## EXERCISE PROMPT:
An exact copy of every record is needed, with all pictures omitted.

## Stored data entries:
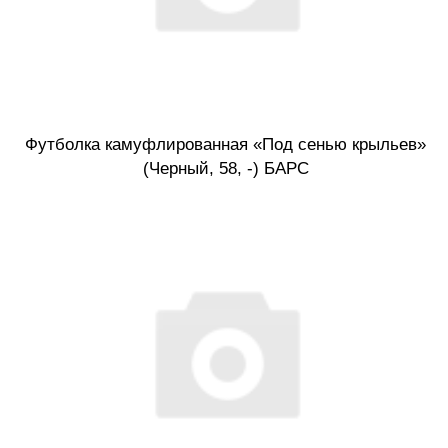
Футболка камуфлированная «Под сенью крыльев»
(Черный, 58, -) БАРС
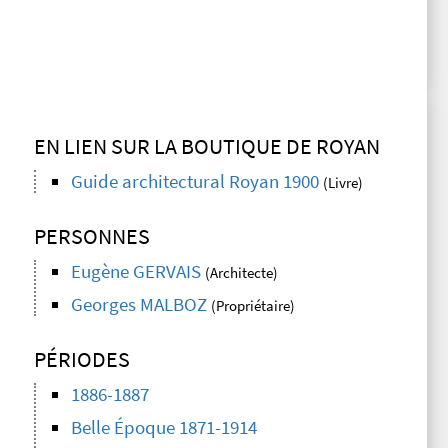
EN LIEN SUR LA BOUTIQUE DE ROYAN
Guide architectural Royan 1900
(Livre)
PERSONNES
Eugène GERVAIS
(Architecte)
Georges MALBOZ
(Propriétaire)
PÉRIODES
1886-1887
Belle Époque 1871-1914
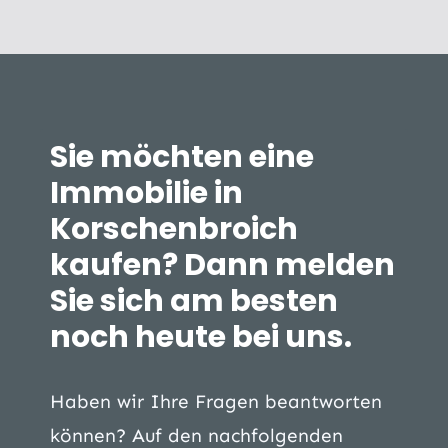
Sie möchten eine
Immobilie in
Korschenbroich
kaufen? Dann melden
Sie sich am besten
noch heute bei uns.
Haben wir Ihre Fragen beantworten
können? Auf den nachfolgenden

## RESULT FOR THIS TASK:
Футболка камуфлированная «Под сенью крыльев»
(Черный, 58, -) БАРС
EN LIEN SUR LA BOUTIQUE DE ROYAN
Guide architectural Royan 1900
(Livre)
PERSONNES
Eugène GERVAIS
(Architecte)
Georges MALBOZ
(Propriétaire)
PÉRIODES
1886-1887
Belle Époque 1871-1914
Sie möchten eine
Immobilie in
Korschenbroich
kaufen? Dann melden
Sie sich am besten
noch heute bei uns.
Haben wir Ihre Fragen beantworten
können? Auf den nachfolgenden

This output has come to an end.